How a bad hike turned into a valuable lesson
It wasn’t supposed to turn out this way. We’d only set out to hike a dozen gentle miles on a warm September day. I never expected it to end up like something akin to the Bataan Death March, with me dehydrated and out of water, my body dangerously close to collapse as — twenty grueling miles later — the temperature and humidity soared.

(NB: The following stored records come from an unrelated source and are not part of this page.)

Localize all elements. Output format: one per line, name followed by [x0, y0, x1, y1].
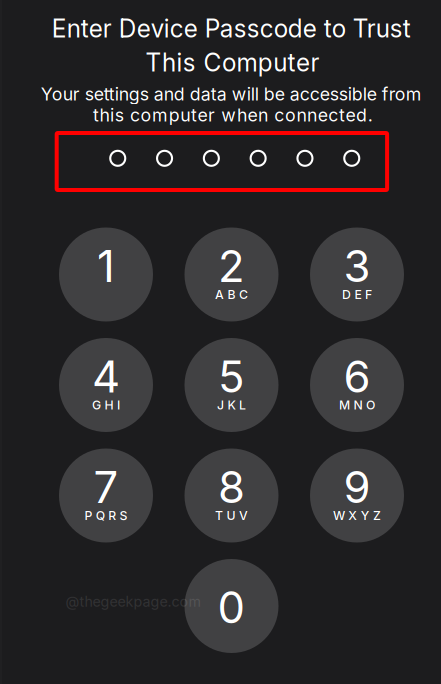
staticText: N [354, 398, 362, 412]
staticText: B [228, 287, 236, 302]
staticText: D [342, 287, 351, 302]
staticText: H [104, 398, 114, 412]
staticText: 2 [218, 240, 245, 292]
staticText: this computer when connected. [93, 104, 373, 126]
staticText: 9 [344, 461, 370, 514]
button[interactable]: 7 [59, 448, 153, 542]
staticText: E [354, 287, 362, 302]
staticText: 3 [344, 240, 370, 292]
staticText: G [92, 398, 101, 412]
staticText: I [117, 398, 120, 412]
staticText: 4 [92, 350, 120, 403]
staticText: X [348, 508, 357, 523]
staticText: F [365, 287, 372, 302]
staticText: 7 [94, 461, 118, 514]
staticText: Q [96, 508, 105, 523]
staticText: 6 [344, 350, 370, 403]
staticText: 8 [218, 461, 245, 514]
staticText: S [120, 508, 128, 523]
button[interactable]: 8 [184, 448, 278, 542]
staticText: U [226, 508, 236, 523]
staticText: Enter Device Passcode to Trust [52, 14, 411, 43]
staticText: R [108, 508, 116, 523]
button[interactable]: 9 [310, 448, 404, 542]
staticText: K [228, 398, 236, 412]
staticText: 5 [218, 350, 245, 403]
staticText: V [239, 508, 248, 523]
button[interactable]: 3 [310, 228, 404, 322]
button[interactable]: 0 [184, 559, 278, 653]
staticText: 0 [218, 581, 246, 634]
staticText: 1 [97, 240, 115, 292]
staticText: L [239, 398, 246, 412]
button[interactable]: 6 [310, 338, 404, 432]
staticText: This Computer [146, 48, 319, 77]
button[interactable]: 2 [184, 228, 278, 322]
staticText: A [215, 287, 224, 302]
staticText: O [366, 398, 375, 412]
staticText: P [84, 508, 92, 523]
button[interactable]: 5 [184, 338, 278, 432]
button[interactable]: 1 [59, 228, 153, 322]
staticText: Z [373, 508, 381, 523]
staticText: Your settings and data will be accessibl… [41, 83, 422, 105]
staticText: C [239, 287, 248, 302]
staticText: J [217, 398, 224, 412]
staticText: W [333, 508, 345, 523]
staticText: @thegeekpage.com [66, 593, 200, 610]
staticText: M [339, 398, 350, 412]
button[interactable]: 4 [59, 338, 153, 432]
staticText: T [215, 508, 223, 523]
staticText: Y [361, 508, 370, 523]
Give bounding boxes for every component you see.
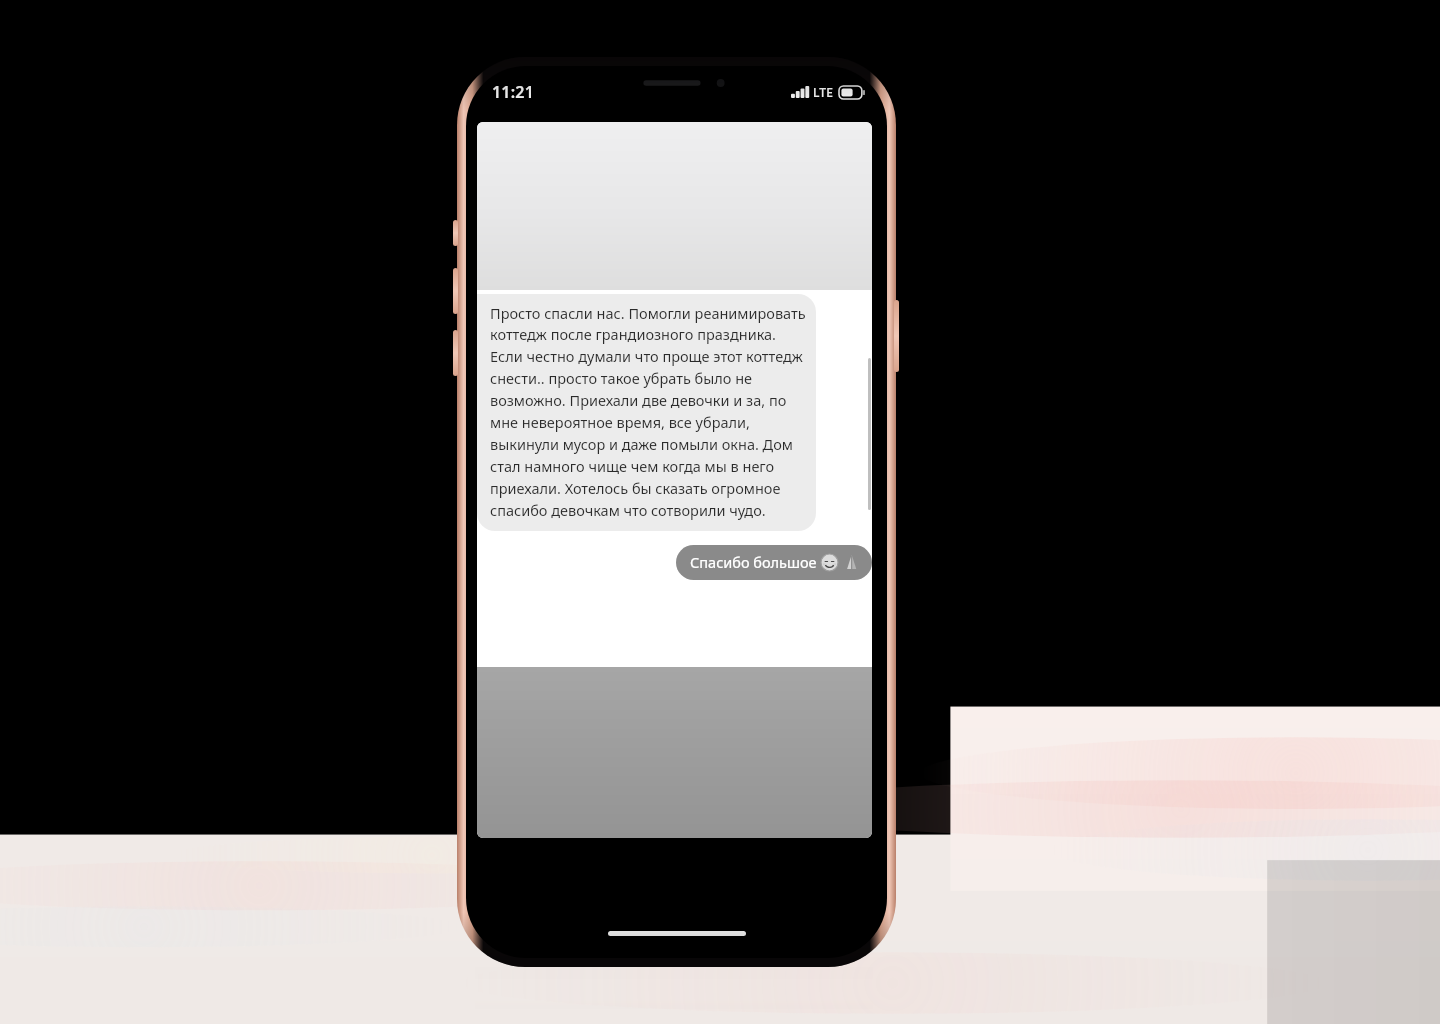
button[interactable]: Просто спасли нас. Помогли реанимировать… [477,294,816,531]
staticText: Спасибо большое [690,552,821,572]
button[interactable]: Спасибо большое [676,545,872,580]
staticText: LTE [813,84,834,100]
staticText: Просто спасли нас. Помогли реанимировать… [490,303,806,520]
button[interactable]: Home [608,931,746,936]
staticText: 11:21 [492,81,535,103]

But that agonizing hike turned out to be a blessing, an experience I’m grateful I had. Because while it left me shaken and questioning my sanity, it also taught me some valuable lessons, ones I definitely needed to learn. So here is the take-away from that exhausting hike:
Reality check: I’m not as strong or young as I used to be. Never mind that I used to run twenty miles. Hiking that far for a person my age is hard, and I need to accept that fact. It doesn’t matter how fit I used to be. It doesn’t matter if people zip past me on the trail while I totter over every rock. I need to adjust my expectations and stop pushing myself beyond my endurance or injuries could end my thru-hike before it starts.
I didn’t expect to run out of water. But most hikers who find themselves in life-threatening situations do so precisely because the unexpected occurs. No one expects to get lost. No one expects to fall and break a bone. And no one expects a freak snowstorm to hit while they’re on a mountain, exposing them to hypothermia or stranding them without shelter and food for days on end. But these things really do happen — even on normal day hikes — and it was stupid of me not to think ahead. I should have carried extra water. I should have had purification tablets or a filter on hand so I could safely refill my bottles from a mountain stream. And I definitely should have brought a map so I could judge the distance more accurately. Instead, I was woefully unprepared, creating an emergency that could have ended badly. Lesson learned!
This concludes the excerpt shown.